Another aspect of taking care of ourselves is tending to our social lives. Whether we are an introvert or extrovert, we all need other people. We are longing for community and support. Connection with others spurs us forward, allows us to go beyond ourselves, and helps us to know that we are not alone.

Social self-care can look like catching up with friends, a long phone call with a loved one, connecting with a coworker, family time, or friendly competition in recreational sports. It can feel harder than ever to stay connected when we think we are connected to so many people through social media and our phones, but it is important to put in the extra work to connect with people in a real and meaningful way.

Spiritual Self-Care

Spiritual self-care looks like tending to what connects us to God. It looks like spending time promoting our relationship with God and spending time in prayer, meditation, and worship. Maybe we feel connected to God in nature or through music and choose to spend our free time that way. Perhaps quiet time in the morning changes the trajectory of your day. Whatever allows you to connect to God is important for your well-being.

Soul Care

Self-care for the soul is a combination of all the previous aspects mentioned. It involves taking care of our mind, body, spirit, and social lives. Soul care is anything that lifts your spirits, grounds you, and allows you to feel rested or recharged.

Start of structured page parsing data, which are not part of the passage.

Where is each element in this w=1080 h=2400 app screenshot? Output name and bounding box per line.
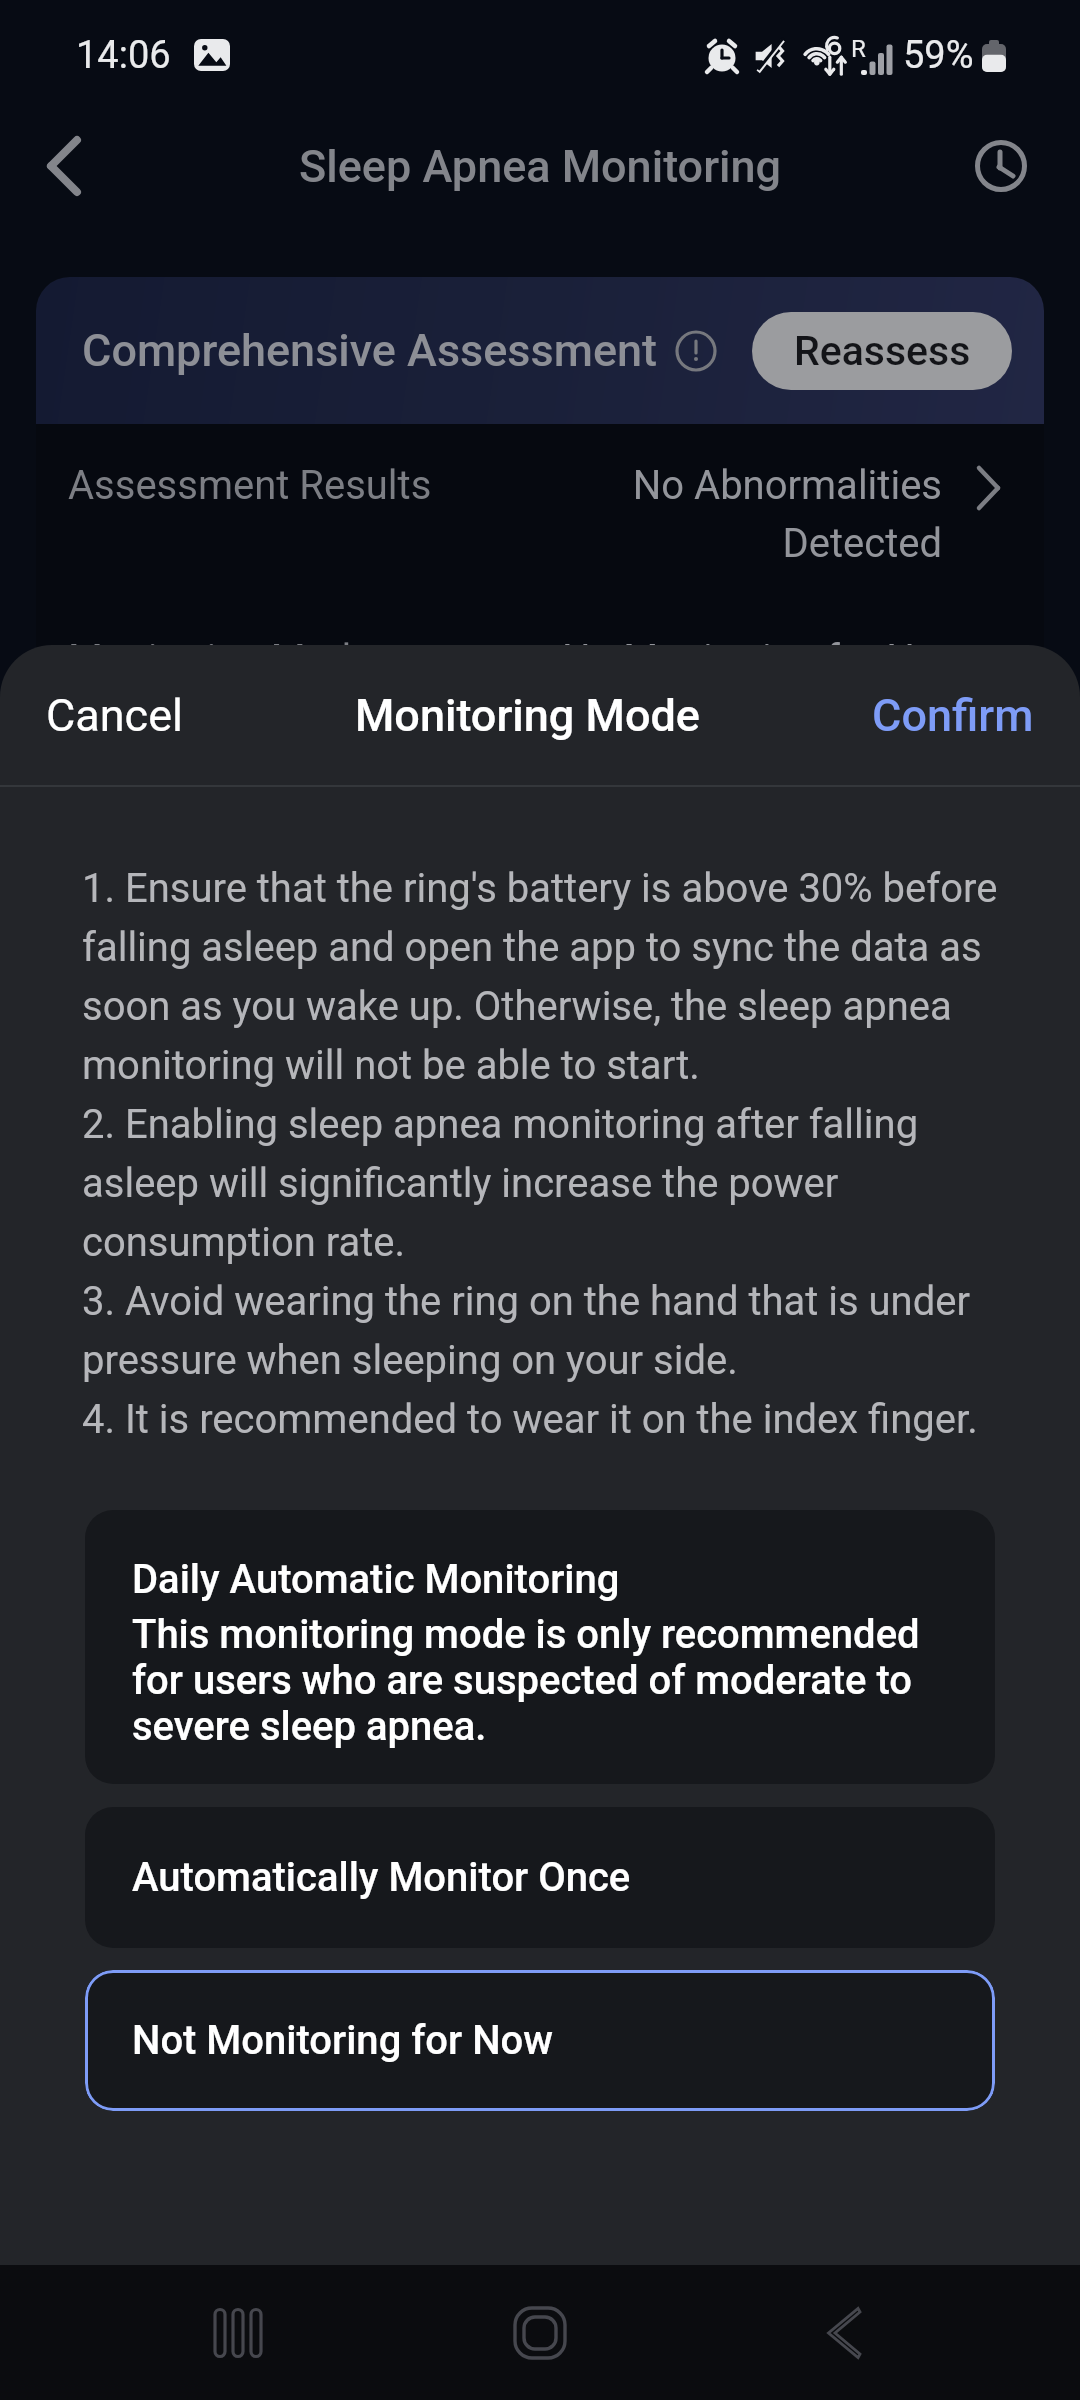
- staticText: Sleep Apnea Monitoring: [299, 140, 782, 193]
- button[interactable]: History: [965, 130, 1037, 202]
- button[interactable]: Home: [480, 2273, 600, 2393]
- staticText: Monitoring Mode: [355, 689, 700, 742]
- staticText: 1. Ensure that the ring's battery is abo…: [82, 865, 1004, 1442]
- staticText: No Abnormalities Detected: [542, 462, 942, 567]
- button[interactable]: Back: [26, 128, 102, 204]
- staticText: Cancel: [46, 689, 183, 742]
- staticText: 59%: [903, 33, 974, 78]
- staticText: Confirm: [872, 689, 1034, 742]
- staticText: Daily Automatic Monitoring: [132, 1556, 620, 1603]
- staticText: Monitoring Mode: [68, 636, 373, 683]
- button[interactable]: Reassess: [752, 312, 1012, 390]
- staticText: R: [851, 35, 866, 63]
- button[interactable]: Automatically Monitor Once: [85, 1807, 995, 1948]
- button[interactable]: Not Monitoring for Now: [85, 1970, 995, 2111]
- button[interactable]: Confirm: [854, 673, 1052, 758]
- button[interactable]: Back: [782, 2273, 902, 2393]
- button[interactable]: Daily Automatic Monitoring: [85, 1510, 995, 1784]
- staticText: Reassess: [794, 327, 971, 375]
- staticText: No Monitoring for Now: [562, 636, 968, 683]
- button[interactable]: Recent apps: [178, 2273, 298, 2393]
- button[interactable]: Assessment Results: [36, 424, 1044, 574]
- staticText: Comprehensive Assessment: [82, 324, 658, 377]
- staticText: This monitoring mode is only recommended…: [132, 1611, 955, 1750]
- button[interactable]: Cancel: [28, 673, 201, 758]
- staticText: Not Monitoring for Now: [132, 2017, 553, 2064]
- staticText: 14:06: [76, 33, 171, 78]
- staticText: Automatically Monitor Once: [132, 1854, 631, 1901]
- staticText: Assessment Results: [68, 462, 432, 509]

This can look like a mixture of things. Maybe it is taking the night to take a hot bath and tend to your nails that have been neglected. Perhaps it is reading a book or watching your favorite show at night. It could be going for a run, baking, talking with a friend, playing a sport, drawing, journaling, or it is as simple as going and getting ice cream from your favorite shop.

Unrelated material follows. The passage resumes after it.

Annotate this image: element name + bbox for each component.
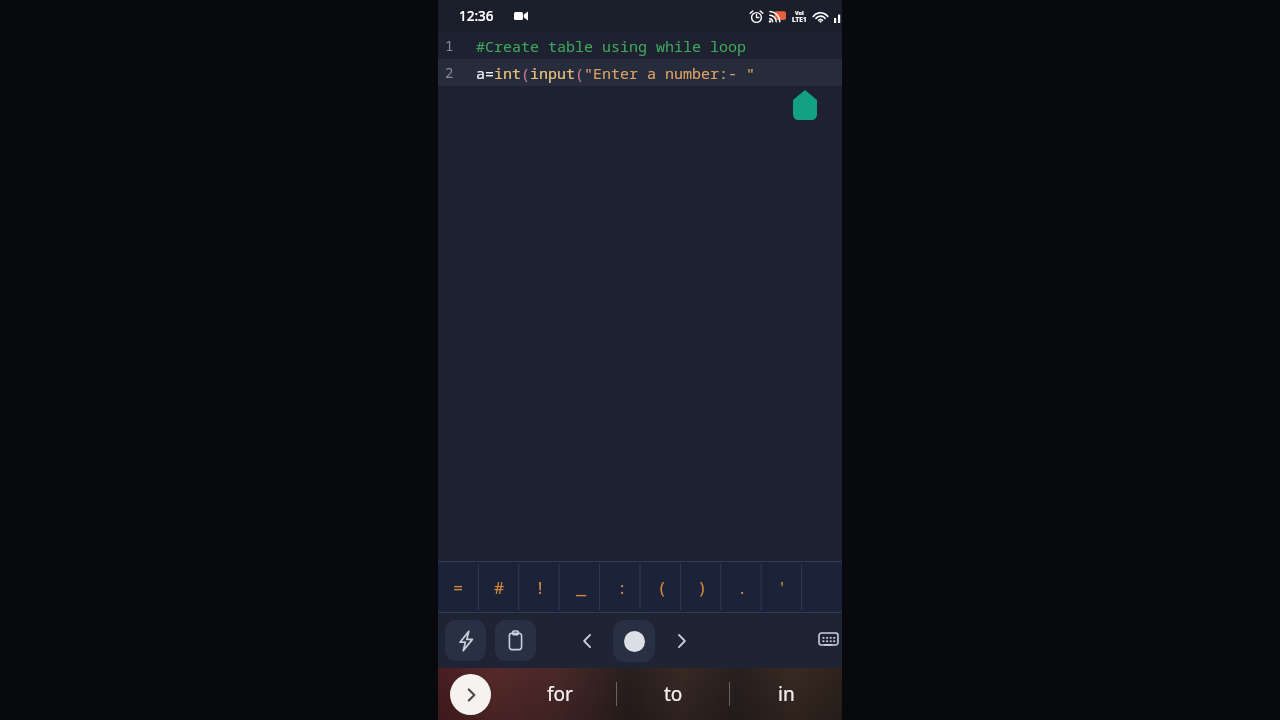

I know that for me, cracking open a cold Coke with lime does wonders for my morale after a long day. Other times, I can tell my soul is longing for a deep and meaningful conversation where I can openly share what is on my mind and heart.

Every day is different, and self-care can continually look different. It is important to establish helpful habits of self-care that we can put into practice daily and weekly, and it is also important to listen to your mind and body and do what will be helpful for you day by day. Somedays, that might look like pushing yourself at the gym. On other days it might look like laying low and allowing yourself to rest. Maybe it looks like deleting social media and allowing yourself to stop comparing.

Whatever it may be, you know yourself better than anyone else. Practice taking a pause and reflecting on how you are feeling and what you need. And give yourself the gift of self-care.